By CAROLINE BECK, Alabama Daily News
MONTGOMERY, Ala. – Several members of Alabama’s congressional delegation sent recommendations to Gov. Kay Ivey this week on how to gradually reopen the state’s economy, including specific concerns in their districts.
Each representative’s report consisted of input from various business owners, state lawmakers, medical health officials and community leaders. Ivey requested the input last week.
Rep. Mo Brooks, a Republican from Huntsville, is the only member to suggest that the state’s current stay-at-home order be immediately rescinded without a formal replacement plan in place.
“Every delay day is a nail in the coffin of otherwise income and job-producing enterprises,” Brooks’ report said. “At some point, the job creating business is dead, forever, to the detriment of all of Alabama.”
But most of the others’ recommendations agree that before reopening, a 14-day downward trajectory of COVID-19 cases needs to be shown first.
Reps. Bradley Byrne, a Republican from Mobile, and Robert Aderholt, a Republican from Haleyville, recommend reopening parts of the economy with a start date of May 1. Others agree that reopening should begin soon but don’t offer a specific date.
In his report, Byrne says that Alabama’s new COVID-19 case growth rate has fallen in the past five days compared to the growth rate seen from April 1-15. This declining rate and other data points are what leads Byrne to support the idea of opening up certain businesses by May 1.
No matter what Ivey’s reopening plan ends up being, the members emphasized the need for clear guidance and instruction from the state so as to avoid further confusion for business owners and inspire confidence with consumers.
All of the reports say business leaders need more reassurance that a steady supply of personal protective equipment, or PPE, will be given when necessary and that more testing needs to be happening all over the state.
State Public Health Officer Dr. Scott Harris and Ivey expressed concern on Tuesday that not enough testing had been done at this point and they to see more completed in coming weeks.
The Alabama Department of Public Health reports that about 48,000 tests have been conducted in Alabama, a state with a population of 4.9 million. That number does not include private lab testing that isn’t being reported to the state.
Each recommendation states the importance of protecting employees who are allowed to come back to work in this first phase of reopening.
Rep. Martha Roby’s report recommends that employers consider only allowing a certain number of the workforce to come back to work and that all businesses share risk details with customers clearly.
Roby, a Montgomery Republican, also recommends that Ivey look at reopening businesses on a tiered scale and suggests that some counties experiencing little or no reported cases be able to come back on board more quickly.
Rep. Gary Palmer, a Republican from Birmingham, emphasized the importance of establishing strong oversight of unemployment benefits in his report.
He states that because of the additional $600 per week in unemployment benefits given under the federal CARES Act, some employees refuse to return to work because they are receiving more money through unemployment than they would be paid.

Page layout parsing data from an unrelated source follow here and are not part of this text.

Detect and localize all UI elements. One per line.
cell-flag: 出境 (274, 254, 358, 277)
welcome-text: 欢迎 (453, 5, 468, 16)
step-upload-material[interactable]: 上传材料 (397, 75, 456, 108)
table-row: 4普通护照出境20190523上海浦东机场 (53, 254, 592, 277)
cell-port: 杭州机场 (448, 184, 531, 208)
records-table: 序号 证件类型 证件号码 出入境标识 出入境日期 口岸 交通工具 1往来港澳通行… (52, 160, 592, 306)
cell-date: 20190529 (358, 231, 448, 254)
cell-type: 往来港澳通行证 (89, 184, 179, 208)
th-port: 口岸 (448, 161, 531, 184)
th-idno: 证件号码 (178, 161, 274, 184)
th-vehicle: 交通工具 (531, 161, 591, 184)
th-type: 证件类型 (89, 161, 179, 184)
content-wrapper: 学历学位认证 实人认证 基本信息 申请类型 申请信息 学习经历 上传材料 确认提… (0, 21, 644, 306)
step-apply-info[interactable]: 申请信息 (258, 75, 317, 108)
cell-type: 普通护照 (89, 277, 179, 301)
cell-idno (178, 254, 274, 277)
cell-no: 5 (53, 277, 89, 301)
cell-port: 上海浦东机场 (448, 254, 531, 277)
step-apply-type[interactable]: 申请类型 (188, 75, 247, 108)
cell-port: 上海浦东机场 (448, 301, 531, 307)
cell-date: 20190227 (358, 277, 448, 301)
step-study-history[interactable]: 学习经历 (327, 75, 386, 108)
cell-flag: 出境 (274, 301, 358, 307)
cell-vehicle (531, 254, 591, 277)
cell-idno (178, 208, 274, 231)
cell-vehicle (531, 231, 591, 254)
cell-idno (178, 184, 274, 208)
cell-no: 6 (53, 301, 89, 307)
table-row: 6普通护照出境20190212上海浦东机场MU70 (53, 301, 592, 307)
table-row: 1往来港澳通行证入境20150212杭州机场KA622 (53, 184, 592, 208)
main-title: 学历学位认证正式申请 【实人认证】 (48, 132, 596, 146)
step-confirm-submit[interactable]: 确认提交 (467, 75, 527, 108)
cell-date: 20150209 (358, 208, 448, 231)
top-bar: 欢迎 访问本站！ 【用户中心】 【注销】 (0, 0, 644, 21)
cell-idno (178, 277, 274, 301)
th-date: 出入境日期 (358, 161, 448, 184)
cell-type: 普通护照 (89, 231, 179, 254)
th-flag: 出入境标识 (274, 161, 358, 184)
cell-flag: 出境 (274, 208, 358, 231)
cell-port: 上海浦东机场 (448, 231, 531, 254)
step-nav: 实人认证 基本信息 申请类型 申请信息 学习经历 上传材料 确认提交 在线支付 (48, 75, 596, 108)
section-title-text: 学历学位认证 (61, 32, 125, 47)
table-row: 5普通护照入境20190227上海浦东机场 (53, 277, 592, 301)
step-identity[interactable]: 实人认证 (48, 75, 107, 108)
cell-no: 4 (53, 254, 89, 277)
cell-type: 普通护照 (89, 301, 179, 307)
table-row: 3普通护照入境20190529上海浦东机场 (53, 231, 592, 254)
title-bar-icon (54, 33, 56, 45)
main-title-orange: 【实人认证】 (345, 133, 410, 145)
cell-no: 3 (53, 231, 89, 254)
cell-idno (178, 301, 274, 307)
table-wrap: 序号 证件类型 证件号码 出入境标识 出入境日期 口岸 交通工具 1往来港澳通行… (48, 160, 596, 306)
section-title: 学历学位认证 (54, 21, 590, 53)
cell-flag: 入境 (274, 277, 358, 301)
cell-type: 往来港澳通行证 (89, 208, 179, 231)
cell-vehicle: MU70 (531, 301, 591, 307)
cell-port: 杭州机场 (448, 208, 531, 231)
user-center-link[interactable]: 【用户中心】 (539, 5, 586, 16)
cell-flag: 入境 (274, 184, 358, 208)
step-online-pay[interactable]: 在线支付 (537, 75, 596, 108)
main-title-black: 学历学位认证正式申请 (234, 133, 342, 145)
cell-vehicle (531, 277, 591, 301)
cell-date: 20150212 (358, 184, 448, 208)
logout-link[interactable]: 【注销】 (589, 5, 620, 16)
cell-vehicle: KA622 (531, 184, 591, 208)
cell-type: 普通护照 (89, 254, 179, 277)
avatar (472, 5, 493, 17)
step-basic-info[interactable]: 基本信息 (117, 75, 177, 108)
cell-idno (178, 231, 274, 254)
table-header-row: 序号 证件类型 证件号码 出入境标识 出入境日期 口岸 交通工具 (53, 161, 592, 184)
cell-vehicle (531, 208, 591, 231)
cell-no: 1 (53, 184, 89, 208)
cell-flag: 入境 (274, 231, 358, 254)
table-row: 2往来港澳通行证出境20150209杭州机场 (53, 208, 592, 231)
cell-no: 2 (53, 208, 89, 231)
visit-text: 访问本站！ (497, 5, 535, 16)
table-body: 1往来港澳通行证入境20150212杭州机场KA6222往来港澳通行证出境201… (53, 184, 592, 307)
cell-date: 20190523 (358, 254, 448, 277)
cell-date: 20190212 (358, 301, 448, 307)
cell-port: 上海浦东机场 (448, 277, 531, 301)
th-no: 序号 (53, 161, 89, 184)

Palmer recommends that the Alabama Department of Labor ensure that only those who have lost their jobs because of COVI-19 receive benefits and suggests that a system be created for employers to submit information to the department on employees who refuse to return to work.
Rep. Mike Rogers, a Republican from Saks, brought up the concerns about sporting venues since the Talladega Motor Speedway is in his district.

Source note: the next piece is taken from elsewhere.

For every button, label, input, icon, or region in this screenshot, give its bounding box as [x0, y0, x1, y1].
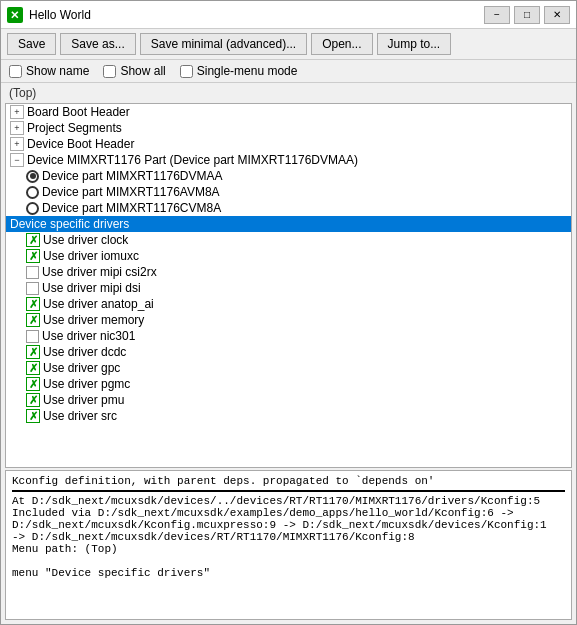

He recommends that large sporting venues and collegiate athletic events consider coordinating with the state feasible seating arrangements for following six feet of separation or just allow the event to be closed to spectators.

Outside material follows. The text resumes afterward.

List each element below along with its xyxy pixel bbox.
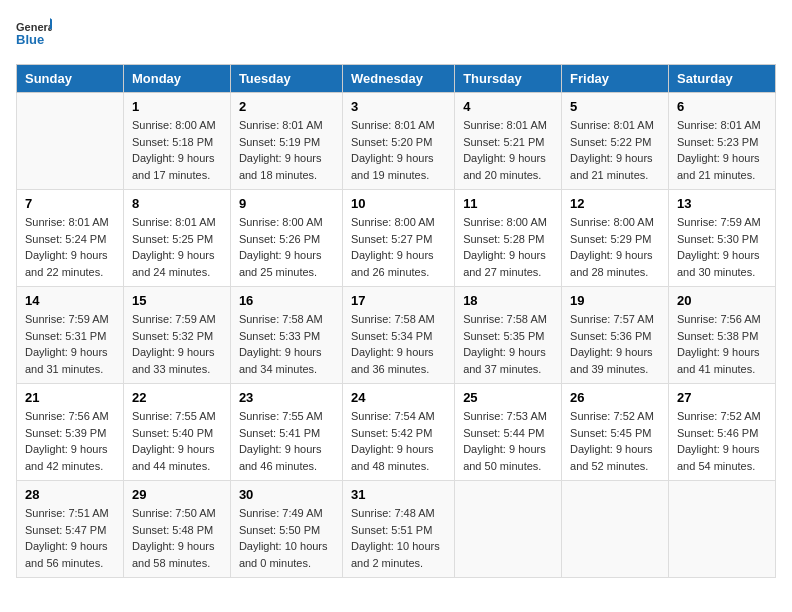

Byrne said he recommends that state beaches be reopened on May 1 with the understanding that no groups larger than 10 people can gather and all groups are a minimum six feet apart.
Each report also stated the importance of keeping distancing and sanitation measures when the stay-at-home order is lifted.
“Even as we begin talking about reopening portions of the economy, that does not mean we can relax the necessary distancing and hygiene requirements like wearing a cloth mask in public and washing our hands thoroughly,” Byrne said in a press release.
Rep. Terri Sewell, the only Democrat House member from Alabama, says in her report that as reopening starts there should be a continuous prioritization of access of testing, tracing and treatment for the state’s most vulnerable communities. Sewell’s district is largely comprised of African-Americans, the elderly and people with underlying health conditions, which are the populations most at risk of dying from COIVD-19.
She suggests that hazard pay should be given to health care and essential workers or that state tax credits be given for frontline health care workers who practice in rural areas.
Ivey on Tuesday said she intended to keep the stay-at-home order in place until its expiration on April 30 and will announce her intentions on how to reopen by next week.
“No one wants to open up businesses more than I do,” Ivey said. “All of our decisions that I’m going to make are going to come from data, not a desired date.”
As of Wednesday evening, Alabama has over 5,500 confirmed cases and 178 deaths resulting from COVID-19.
Most of the reopening recommendations also follow guidance from President Donald Trump’s released “Opening Up America Again Guidelines.”